Тарковский высказал Аркадию Стругацкому опасения по поводу политических акцентов в заявке. Он считал, что это может помешать его фильмам и карьере. Его политикой была не злободневность, не аллюзии и ассоциации, а метафизика и поиски высших истин, и он ничего не собирался менять в своей творческой манере и позиции. Стругацкий взял ответственность за политические акценты на себя. Оставалось подать заявку, но тут снова возникли неожиданные стопоры. «Дело дней» обернулось месяцами ожидания. Заявка не была подана. Притормозил ее режиссер в связи с театральной постановкой. Тарковский теперь думает, пишет и говорит только о «Гамлете», «Идиоте» и «Гофманиане», аванс за которую получен и сценарий которой нужно писать.
Марианна Чугунова: Мой однокурсник Энн Реккор был главным редактором «Таллинфильма» и все время пытался поднять литературный уровень студии – вот он заказал эту «Гофманиану»…188
К концу апреля новостей от Госкино относительно «Идиота» не появилось. Тарковский решает пустить в ход своих высокопоставленных приятелей и поклонников. Он отправился в Отдел культуры ЦК КПСС к Игорю Черноуцану в надежде добиться встречи с главным партийным идеологом Михаилом Сусловым или с самим Леонидом Брежневым, чтобы пожаловаться им на Ермаша. Тарковский снова проявляет поразительную наивность, полагая, что Брежнев или Суслов захотят с ним встречаться. Он не понимает, что такая встреча невозможна по определению. Достаточно вспомнить звонок Сталина Пастернаку и просьбу поэта поговорить с вождем о жизни и смерти. Сталин не удостоил поэта ответом, не говоря уже о встрече. Это было невозможно и для Тарковского – упрямого кинорежиссера с его полудиссидентской, по мнению кинематографического и политического руководства, репутацией. Вершители судеб «всего прогрессивного человечества» никогда не снизошли бы до такой встречи. Вожди считали удобным давать музыкантам, художникам, писателям, театральным и кинорежиссерам свои директивы, а у тех было не отменяемое право эти директивы выполнять. Вожди могли посидеть в президиуме на встречах с деятелями культуры, но общаться с ними непосредственно – это уж увольте. Встречи могли быть только с руководителями творческих союзов или деятелями культуры, заслужившими партийное доверие, такими как Шолохов, Бондарчук, Михалков, Симонов, Герасимов. Никаких других встреч они не допускали. И тут не могли помочь даже самые прогрессивные аппаратчики или влиятельные друзья вроде работавшего в ЦК, позднее опального литературоведа Георгия Куницына и его более удачливого «либерального» коллеги Игоря Черноуцана, журналистов-международников Николая Шишлина, Станислава Кондрашова и Льва Оникова.

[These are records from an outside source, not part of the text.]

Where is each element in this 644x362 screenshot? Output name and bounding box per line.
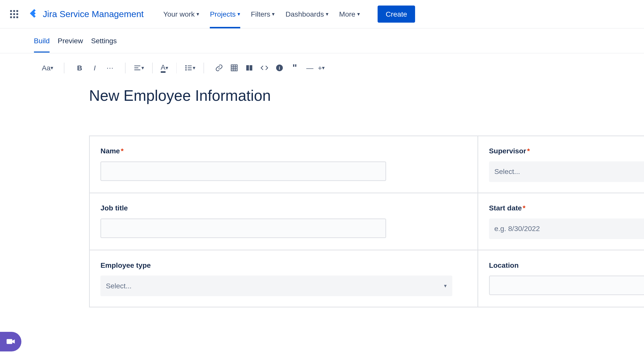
employee-type-select[interactable]: Select...▾ xyxy=(100,276,452,296)
list-button[interactable]: ▾ xyxy=(185,61,195,75)
svg-rect-4 xyxy=(13,13,15,15)
nav-dashboards[interactable]: Dashboards▾ xyxy=(280,0,334,28)
list-icon xyxy=(185,64,193,72)
text-color-button[interactable]: A▾ xyxy=(161,61,168,75)
text-style-button[interactable]: Aa▾ xyxy=(39,61,56,75)
svg-rect-5 xyxy=(16,13,18,15)
link-button[interactable] xyxy=(212,61,226,75)
field-label: Start date* xyxy=(489,204,644,212)
form-grid: Name* Supervisor* Select...▾ Job title S… xyxy=(89,135,644,307)
chevron-down-icon: ▾ xyxy=(196,11,199,17)
tab-preview[interactable]: Preview xyxy=(58,30,83,52)
required-asterisk: * xyxy=(121,147,124,155)
chevron-down-icon: ▾ xyxy=(237,11,240,17)
insert-button[interactable]: +▾ xyxy=(318,61,325,75)
svg-rect-1 xyxy=(13,10,15,12)
svg-rect-17 xyxy=(246,65,249,71)
code-button[interactable] xyxy=(257,61,272,75)
svg-rect-23 xyxy=(7,339,12,344)
document-title[interactable]: New Employee Information xyxy=(0,82,644,109)
divider-button[interactable]: — xyxy=(303,61,317,75)
svg-rect-3 xyxy=(10,13,12,15)
nav-items: Your work▾ Projects▾ Filters▾ Dashboards… xyxy=(158,0,365,28)
code-icon xyxy=(260,64,268,72)
form-cell-location[interactable]: Location xyxy=(478,250,644,307)
nav-your-work[interactable]: Your work▾ xyxy=(158,0,205,28)
svg-rect-16 xyxy=(231,65,237,71)
chevron-down-icon: ▾ xyxy=(141,65,144,71)
job-title-input[interactable] xyxy=(100,218,386,238)
product-name: Jira Service Management xyxy=(43,9,144,19)
svg-point-15 xyxy=(185,69,187,71)
app-switcher-icon[interactable] xyxy=(5,5,23,23)
form-cell-job-title[interactable]: Job title xyxy=(90,193,478,250)
alignment-button[interactable]: ▾ xyxy=(133,61,144,75)
chevron-down-icon: ▾ xyxy=(272,11,275,17)
svg-point-14 xyxy=(185,67,187,69)
form-cell-start-date[interactable]: Start date* e.g. 8/30/2022 xyxy=(478,193,644,250)
nav-projects[interactable]: Projects▾ xyxy=(205,0,246,28)
tab-build[interactable]: Build xyxy=(34,30,50,52)
info-button[interactable]: i xyxy=(272,61,287,75)
chevron-down-icon: ▾ xyxy=(322,65,325,71)
video-help-fab[interactable] xyxy=(0,332,21,351)
name-input[interactable] xyxy=(100,161,386,181)
field-label: Supervisor* xyxy=(489,147,644,155)
form-canvas: Name* Supervisor* Select...▾ Job title S… xyxy=(0,109,644,362)
svg-text:i: i xyxy=(279,65,280,71)
quote-button[interactable]: " xyxy=(288,61,302,75)
bold-button[interactable]: B xyxy=(72,61,87,75)
svg-rect-2 xyxy=(16,10,18,12)
chevron-down-icon: ▾ xyxy=(193,65,195,71)
link-icon xyxy=(215,64,223,72)
supervisor-select[interactable]: Select...▾ xyxy=(489,161,644,182)
svg-rect-0 xyxy=(10,10,12,12)
form-cell-name[interactable]: Name* xyxy=(90,136,478,193)
layout-button[interactable] xyxy=(242,61,257,75)
main-area: Aa▾ B I ⋯ ▾ A▾ ▾ xyxy=(0,53,644,362)
product-logo[interactable]: Jira Service Management xyxy=(25,8,147,20)
location-input[interactable] xyxy=(489,276,644,295)
chevron-down-icon: ▾ xyxy=(166,65,168,71)
svg-point-13 xyxy=(185,65,187,67)
nav-filters[interactable]: Filters▾ xyxy=(246,0,280,28)
video-icon xyxy=(6,337,16,346)
form-cell-employee-type[interactable]: Employee type Select...▾ xyxy=(90,250,478,307)
start-date-input[interactable]: e.g. 8/30/2022 xyxy=(489,218,644,239)
chevron-down-icon: ▾ xyxy=(444,283,447,289)
create-button[interactable]: Create xyxy=(378,6,415,23)
field-label: Location xyxy=(489,261,644,269)
subtabs: Build Preview Settings Give feedback xyxy=(0,28,644,53)
chevron-down-icon: ▾ xyxy=(326,11,329,17)
editor-pane: Aa▾ B I ⋯ ▾ A▾ ▾ xyxy=(0,53,644,362)
field-label: Job title xyxy=(100,204,467,212)
form-cell-supervisor[interactable]: Supervisor* Select...▾ xyxy=(478,136,644,193)
required-asterisk: * xyxy=(523,204,526,212)
editor-toolbar: Aa▾ B I ⋯ ▾ A▾ ▾ xyxy=(0,53,644,82)
tab-settings[interactable]: Settings xyxy=(91,30,117,52)
field-label: Name* xyxy=(100,147,467,155)
nav-more[interactable]: More▾ xyxy=(334,0,365,28)
svg-rect-7 xyxy=(13,16,15,18)
chevron-down-icon: ▾ xyxy=(357,11,360,17)
italic-button[interactable]: I xyxy=(88,61,102,75)
table-button[interactable] xyxy=(227,61,242,75)
svg-rect-6 xyxy=(10,16,12,18)
chevron-down-icon: ▾ xyxy=(51,65,53,71)
columns-icon xyxy=(245,64,253,72)
align-left-icon xyxy=(133,64,141,72)
more-formatting-button[interactable]: ⋯ xyxy=(103,61,117,75)
svg-rect-18 xyxy=(250,65,252,71)
svg-rect-8 xyxy=(16,16,18,18)
required-asterisk: * xyxy=(527,147,530,155)
table-icon xyxy=(230,64,238,72)
top-navigation: Jira Service Management Your work▾ Proje… xyxy=(0,0,644,28)
info-icon: i xyxy=(275,64,284,72)
field-label: Employee type xyxy=(100,261,467,269)
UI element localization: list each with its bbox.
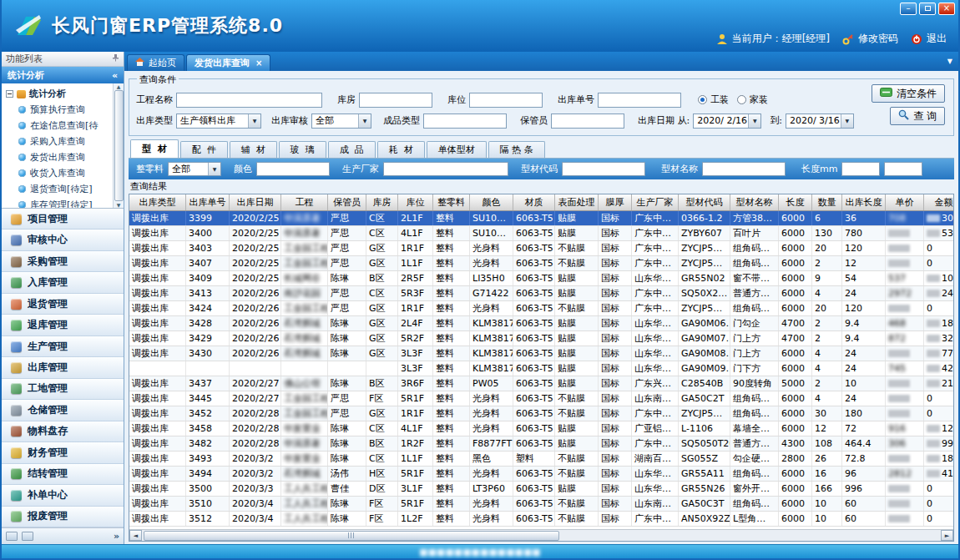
- table-row[interactable]: 3L3F整料KLM38176063-T5贴膜国标山东华…GA90M09…门下方6…: [129, 361, 953, 376]
- tab-list-dropdown-icon[interactable]: ▼: [947, 58, 952, 65]
- tab-close-icon[interactable]: ×: [255, 58, 262, 68]
- color-input[interactable]: [256, 162, 330, 176]
- material-tab[interactable]: 隔 热 条: [488, 141, 545, 158]
- keeper-input[interactable]: [551, 114, 624, 129]
- audit-select[interactable]: 全部 ▼: [311, 114, 371, 129]
- column-header[interactable]: 膜厚: [599, 194, 632, 210]
- sidebar-menu-item[interactable]: 报废管理: [2, 507, 124, 527]
- column-header[interactable]: 生产厂家: [632, 194, 679, 210]
- close-button[interactable]: ×: [938, 3, 955, 15]
- date-to-select[interactable]: 2020/ 3/16 ▼: [786, 114, 854, 129]
- date-from-select[interactable]: 2020/ 2/16 ▼: [693, 114, 761, 129]
- chevron-down-icon[interactable]: ▼: [208, 163, 220, 176]
- column-header[interactable]: 出库单号: [186, 194, 230, 210]
- order-no-input[interactable]: [598, 93, 681, 108]
- outbound-type-select[interactable]: 生产领料出库 ▼: [176, 114, 261, 129]
- tree-item[interactable]: 采购入库查询: [6, 134, 111, 149]
- tree-item[interactable]: 库存管理[待定]: [6, 197, 111, 209]
- scrollbar-thumb[interactable]: [144, 531, 559, 541]
- column-header[interactable]: 出库长度: [842, 194, 886, 210]
- tree-item[interactable]: 收货入库查询: [6, 165, 111, 181]
- column-header[interactable]: 整零料: [433, 194, 470, 210]
- minimize-button[interactable]: –: [900, 3, 917, 15]
- panel-icon[interactable]: [22, 532, 33, 541]
- material-tab[interactable]: 耗 材: [377, 141, 425, 158]
- collapse-icon[interactable]: «: [112, 70, 118, 81]
- scrollbar-track[interactable]: [142, 530, 941, 541]
- table-row[interactable]: 调拨出库34292020/2/26石湾辉城陈琳G区5R2F整料KLM381760…: [129, 331, 953, 346]
- material-tab[interactable]: 玻 璃: [279, 141, 326, 158]
- sidebar-section-header[interactable]: 统计分析 «: [2, 67, 124, 83]
- sidebar-menu-item[interactable]: 仓储管理: [2, 400, 124, 421]
- material-tab[interactable]: 配 件: [180, 141, 228, 158]
- sidebar-menu-item[interactable]: 入库管理: [2, 272, 124, 293]
- table-row[interactable]: 调拨出库35102020/3/4工人共工程陈琳F区5R1F整料光身料6063-T…: [129, 497, 953, 512]
- warehouse-input[interactable]: [359, 93, 432, 108]
- column-header[interactable]: 型材代码: [679, 194, 730, 210]
- table-row[interactable]: 调拨出库34932020/3/2华发置业陈琳C区1L1F整料黑色塑料不贴膜国标湖…: [129, 452, 953, 467]
- table-row[interactable]: 调拨出库34582020/2/28华发置业陈琳C区4L1F整料光身料6063-T…: [129, 421, 953, 436]
- profile-name-input[interactable]: [702, 162, 786, 176]
- table-row[interactable]: 调拨出库34242020/2/26工业园工程严思G区1R1F整料光身料6063-…: [129, 301, 953, 316]
- tree-item[interactable]: 发货出库查询: [6, 149, 111, 165]
- scroll-right-icon[interactable]: ►: [941, 530, 953, 541]
- column-header[interactable]: 数量: [812, 194, 842, 210]
- material-tab[interactable]: 成 品: [328, 141, 376, 158]
- chevron-down-icon[interactable]: ▼: [748, 114, 760, 128]
- material-tab[interactable]: 单体型材: [427, 141, 487, 158]
- location-input[interactable]: [469, 93, 543, 108]
- material-tab[interactable]: 型 材: [130, 139, 179, 158]
- sidebar-menu-item[interactable]: 退库管理: [2, 315, 124, 335]
- column-header[interactable]: 库房: [366, 194, 398, 210]
- column-header[interactable]: 长度: [779, 194, 812, 210]
- radio-home-install[interactable]: [737, 95, 746, 104]
- change-password-link[interactable]: 修改密码: [858, 32, 898, 46]
- material-tab[interactable]: 辅 材: [230, 141, 277, 158]
- table-row[interactable]: 调拨出库34372020/2/27佛山公馆陈琳B区3R6F整料PW056063-…: [129, 376, 953, 391]
- tree-item[interactable]: 在途信息查询[待: [6, 118, 111, 134]
- search-button[interactable]: 查 询: [890, 107, 945, 125]
- column-header[interactable]: 单价: [886, 194, 924, 210]
- tree-root[interactable]: 统计分析: [6, 86, 111, 102]
- pin-icon[interactable]: [112, 53, 119, 64]
- sidebar-menu-item[interactable]: 财务管理: [2, 442, 124, 463]
- column-header[interactable]: 颜色: [470, 194, 513, 210]
- clear-conditions-button[interactable]: 清空条件: [872, 84, 945, 103]
- table-row[interactable]: 调拨出库34072020/2/25工业园工程严思G区1L1F整料光身料6063-…: [129, 256, 953, 271]
- column-header[interactable]: 库位: [398, 194, 433, 210]
- project-name-input[interactable]: [176, 93, 322, 108]
- horizontal-scrollbar[interactable]: ◄ ►: [129, 529, 953, 541]
- sidebar-menu-item[interactable]: 审核中心: [2, 230, 124, 250]
- whole-scrap-select[interactable]: 全部 ▼: [168, 162, 221, 176]
- table-row[interactable]: 调拨出库34002020/2/25华润原著严思C区4L1F整料SU10…6063…: [129, 226, 953, 241]
- manufacturer-input[interactable]: [383, 162, 508, 176]
- table-row[interactable]: 调拨出库34522020/2/28工业园工程严思G区1R1F整料光身料6063-…: [129, 406, 953, 421]
- table-row[interactable]: 调拨出库33992020/2/25华润原著严思C区2L1F整料SU10…6063…: [129, 211, 953, 226]
- sidebar-menu-item[interactable]: 补单中心: [2, 485, 124, 506]
- sidebar-menu-item[interactable]: 退货管理: [2, 294, 124, 315]
- column-header[interactable]: 表面处理: [555, 194, 599, 210]
- table-row[interactable]: 调拨出库34132020/2/26南沙花园严思C区5R3F整料G71422606…: [129, 286, 953, 301]
- logout-link[interactable]: 退出: [927, 32, 947, 46]
- table-row[interactable]: 调拨出库35002020/3/3工人共工程曹佳D区3L1F整料LT3P60606…: [129, 482, 953, 497]
- length-from-input[interactable]: [841, 162, 880, 176]
- scroll-up-icon[interactable]: ▲: [117, 83, 121, 89]
- chevron-down-icon[interactable]: ▼: [841, 114, 853, 128]
- tab-start-page[interactable]: 起始页: [127, 54, 184, 71]
- sidebar-menu-item[interactable]: 工地管理: [2, 379, 124, 400]
- sidebar-menu-item[interactable]: 结转管理: [2, 464, 124, 485]
- column-header[interactable]: 型材名称: [730, 194, 779, 210]
- length-to-input[interactable]: [884, 162, 922, 176]
- sidebar-menu-item[interactable]: 物料盘存: [2, 421, 124, 442]
- maximize-button[interactable]: [919, 3, 936, 15]
- tree-scroll-thumb[interactable]: [114, 90, 124, 201]
- sidebar-menu-item[interactable]: 出库管理: [2, 357, 124, 378]
- tree-scrollbar[interactable]: ▲ ▼: [113, 83, 124, 208]
- chevron-down-icon[interactable]: ▼: [358, 114, 371, 128]
- table-row[interactable]: 调拨出库34942020/3/2石湾辉城汤伟H区5R1F整料光身料6063-T5…: [129, 467, 953, 482]
- table-row[interactable]: 调拨出库34282020/2/26石湾辉城陈琳G区2L4F整料KLM381760…: [129, 316, 953, 331]
- column-header[interactable]: 保管员: [328, 194, 366, 210]
- profile-code-input[interactable]: [562, 162, 645, 176]
- column-header[interactable]: 工程: [281, 194, 328, 210]
- chevron-down-icon[interactable]: ▼: [248, 114, 260, 128]
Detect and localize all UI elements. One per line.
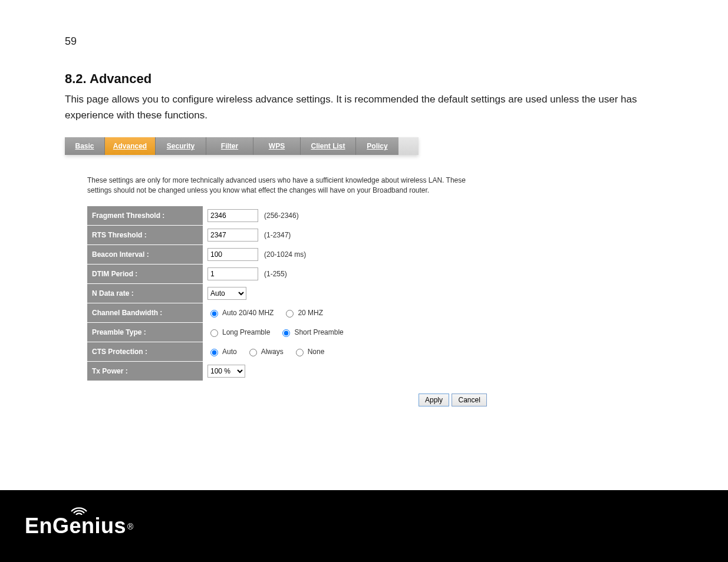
radio-chbw-20[interactable]	[286, 310, 294, 318]
logo-text: EnGenius	[25, 514, 126, 538]
engenius-logo: EnGenius®	[25, 514, 133, 538]
select-n-data-rate[interactable]: Auto	[207, 287, 246, 300]
row-fragment-threshold: Fragment Threshold : (256-2346)	[87, 206, 663, 225]
tab-policy[interactable]: Policy	[356, 137, 398, 155]
radio-cts-auto[interactable]	[210, 349, 218, 356]
warning-text: These settings are only for more technic…	[87, 176, 476, 196]
hint-beacon-interval: (20-1024 ms)	[264, 250, 306, 259]
page-footer: EnGenius®	[0, 490, 728, 562]
tab-client-list[interactable]: Client List	[301, 137, 356, 155]
settings-table: Fragment Threshold : (256-2346) RTS Thre…	[87, 206, 663, 381]
hint-rts-threshold: (1-2347)	[264, 231, 291, 239]
apply-button[interactable]: Apply	[419, 394, 449, 406]
label-fragment-threshold: Fragment Threshold :	[87, 206, 203, 225]
input-dtim-period[interactable]	[207, 267, 258, 280]
label-tx-power: Tx Power :	[87, 362, 203, 381]
radio-cts-none-text: None	[308, 348, 325, 356]
page-number: 59	[65, 35, 663, 48]
input-rts-threshold[interactable]	[207, 229, 258, 242]
tab-filter[interactable]: Filter	[206, 137, 253, 155]
row-n-data-rate: N Data rate : Auto	[87, 284, 663, 303]
row-beacon-interval: Beacon Interval : (20-1024 ms)	[87, 245, 663, 264]
label-n-data-rate: N Data rate :	[87, 284, 203, 303]
tab-advanced[interactable]: Advanced	[105, 137, 156, 155]
radio-preamble-short[interactable]	[282, 329, 290, 337]
row-cts-protection: CTS Protection : Auto Always None	[87, 342, 663, 361]
radio-cts-always-label[interactable]: Always	[246, 347, 284, 356]
label-cts-protection: CTS Protection :	[87, 342, 203, 361]
radio-preamble-long-label[interactable]: Long Preamble	[207, 328, 270, 337]
row-channel-bandwidth: Channel Bandwidth : Auto 20/40 MHZ 20 MH…	[87, 303, 663, 322]
button-row: Apply Cancel	[65, 394, 663, 406]
section-intro: This page allows you to configure wirele…	[65, 91, 663, 123]
radio-cts-always-text: Always	[261, 348, 284, 356]
tab-basic[interactable]: Basic	[65, 137, 105, 155]
radio-chbw-auto-text: Auto 20/40 MHZ	[222, 309, 274, 317]
radio-preamble-short-text: Short Preamble	[294, 328, 343, 336]
radio-cts-auto-label[interactable]: Auto	[207, 347, 237, 356]
radio-chbw-auto-label[interactable]: Auto 20/40 MHZ	[207, 308, 274, 318]
input-fragment-threshold[interactable]	[207, 209, 258, 222]
cancel-button[interactable]: Cancel	[452, 394, 486, 406]
tab-security[interactable]: Security	[156, 137, 206, 155]
radio-cts-always[interactable]	[249, 349, 257, 356]
label-rts-threshold: RTS Threshold :	[87, 226, 203, 244]
radio-chbw-20-label[interactable]: 20 MHZ	[283, 308, 323, 318]
label-beacon-interval: Beacon Interval :	[87, 245, 203, 264]
tab-bar: Basic Advanced Security Filter WPS Clien…	[65, 137, 419, 155]
row-tx-power: Tx Power : 100 %	[87, 362, 663, 381]
row-preamble-type: Preamble Type : Long Preamble Short Prea…	[87, 323, 663, 342]
input-beacon-interval[interactable]	[207, 248, 258, 261]
label-channel-bandwidth: Channel Bandwidth :	[87, 303, 203, 322]
radio-cts-none[interactable]	[296, 349, 304, 356]
radio-preamble-short-label[interactable]: Short Preamble	[279, 328, 343, 337]
select-tx-power[interactable]: 100 %	[207, 365, 245, 378]
radio-cts-auto-text: Auto	[222, 348, 237, 356]
router-ui-screenshot: Basic Advanced Security Filter WPS Clien…	[65, 135, 663, 406]
radio-chbw-20-text: 20 MHZ	[298, 309, 323, 317]
radio-preamble-long[interactable]	[210, 329, 218, 337]
row-rts-threshold: RTS Threshold : (1-2347)	[87, 226, 663, 244]
logo-registered: ®	[127, 522, 133, 531]
tab-wps[interactable]: WPS	[253, 137, 301, 155]
label-preamble-type: Preamble Type :	[87, 323, 203, 342]
radio-cts-none-label[interactable]: None	[293, 347, 325, 356]
label-dtim-period: DTIM Period :	[87, 265, 203, 283]
section-heading: 8.2. Advanced	[65, 71, 663, 87]
radio-preamble-long-text: Long Preamble	[222, 328, 270, 336]
wifi-icon	[69, 501, 89, 515]
row-dtim-period: DTIM Period : (1-255)	[87, 265, 663, 283]
hint-dtim-period: (1-255)	[264, 270, 287, 278]
radio-chbw-auto[interactable]	[210, 310, 218, 318]
hint-fragment-threshold: (256-2346)	[264, 211, 299, 220]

В Ленкоме с «Гамлетом» поначалу возникли те же трудности, что и в Александринке. Но Захаров действовал осмотрительнее. Он предложил взять актеров Тарковского на договор, пообещав, если спектакль и роль получатся, принять Солоницына в труппу театра. Солоницын ради работы с Тарковским, конечно, согласился, уволился из театра в Ленинграде и переехал в Москву, где у него не было никакого жилья. Жил у знакомых, снимал квартиру, но к началу репетиций ему дали комнату в актерском общежитии. Спектакль Тарковского Захаров вставил в репертуарный план и утвердил во всех инстанциях. Это была первая победа в этом году. Пусть не в кино, а в театре, но Тарковский добился того, чего хотел: он будет ставить в Москве, в одном из самых популярных театров Шекспира, о постановке которого он давно мечтал.